Other additions at this point include dry hopping. Leaf hops should be put in a hop bag/sock – I tend to use multiple smaller bags for this as once the hops hydrate and expand they become difficult to take out when cleaning the cask. Be careful adding fruit or herbs at this point as they can referment quickly and cause (yep you guessed it) explosions. Cleaning fruit as well as beer off the walls is even more irritating.
If you want to try this, add them to a secondary fermenter like a carboy, and wait for it to calm down before casking/racking – maybe skip priming sugar too.
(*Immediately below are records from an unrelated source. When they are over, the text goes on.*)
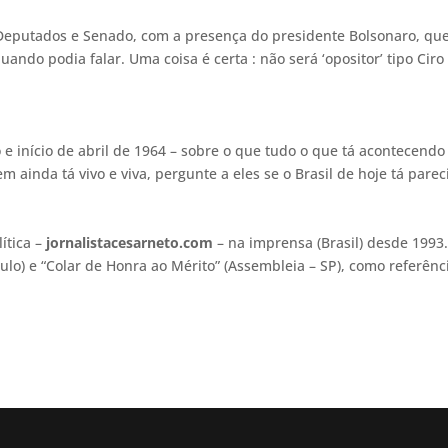
Deputados e Senado, com a presença do presidente Bolsonaro, qu
ndo podia falar. Uma coisa é certa : não será ‘opositor’ tipo Ciro
 e início de abril de 1964 – sobre o que tudo o que tá acontecend
m ainda tá vivo e viva, pergunte a eles se o Brasil de hoje tá parec
ítica –
jornalistacesarneto.com
–
na imprensa (Brasil) desde 1993
lo) e “Colar de Honra ao Mérito” (Assembleia – SP), como referênc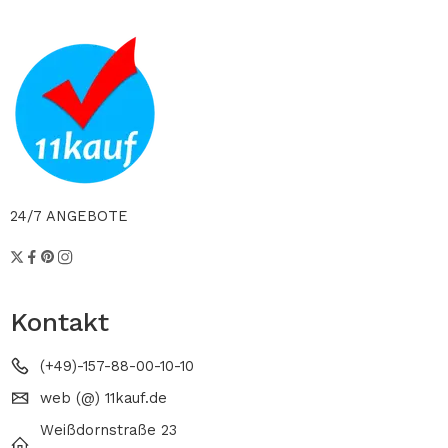
24/7 ANGEBOTE
Kontakt
(+49)-157-88-00-10-10
web (@) 11kauf.de
Weißdornstraße 23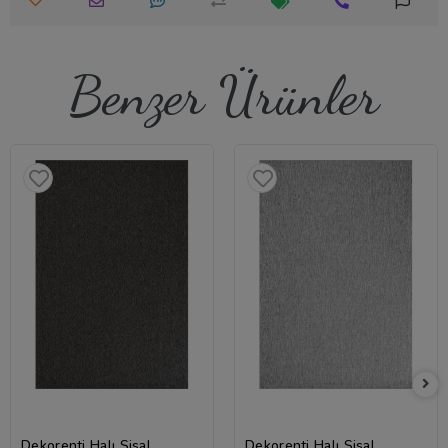
Benzer Ürünler
Dekorenti Halı Sisal
Dekorenti Halı Sisal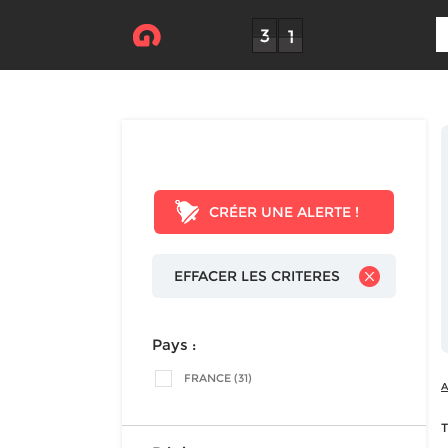
CRÉER UNE ALERTE !
EFFACER LES CRITERES
Pays :
FRANCE (31)
A
T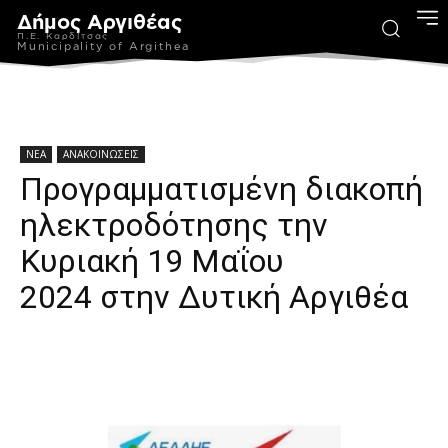
Δήμος Αργιθέας
Π.Ε. Καρδίτσας
Municipality of Argithea
ΝΕΑ
ΑΝΑΚΟΙΝΩΣΕΙΣ
Προγραμματισμένη διακοπή
ηλεκτροδότησης την
Κυριακή 19 Μαΐου
2024 στην Δυτική Αργιθέα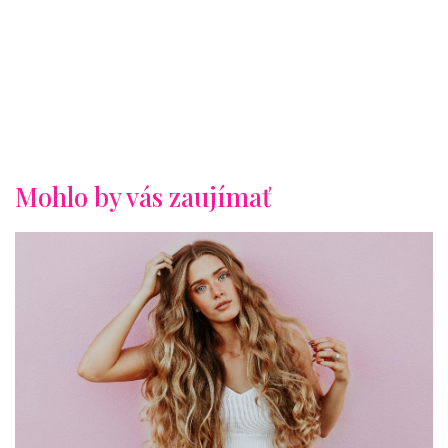
Mohlo by vás zaujímať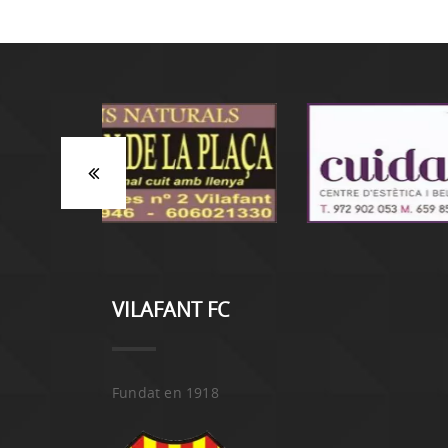
VILAFANT FC
Fundat en 1918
When the cask is sealed up by hammering the sterilized shive, roll it around a little bit then leave it somewhere warm (room temp is perfect) for a few days, or a few weeks even a few months! Periodically you can turn it upside down then back the next day back again but you don’t have to – just remember to check the plastic keystone for bulging frequently. As the cask warms up the yeast wakes up, metabolises the extra sugar creating CO2 which dissolves into the beer naturally, hardly any more alcohol is produced. The yeast will continue to secondarily ferment but slowly, the finings will eventually drop most of it out. Store the cask on end with the keystone face up. If using a wooden keystone or shive pay attention to any mould growing on it – this can be wiped off and sprayed with anti-fungal cleaner.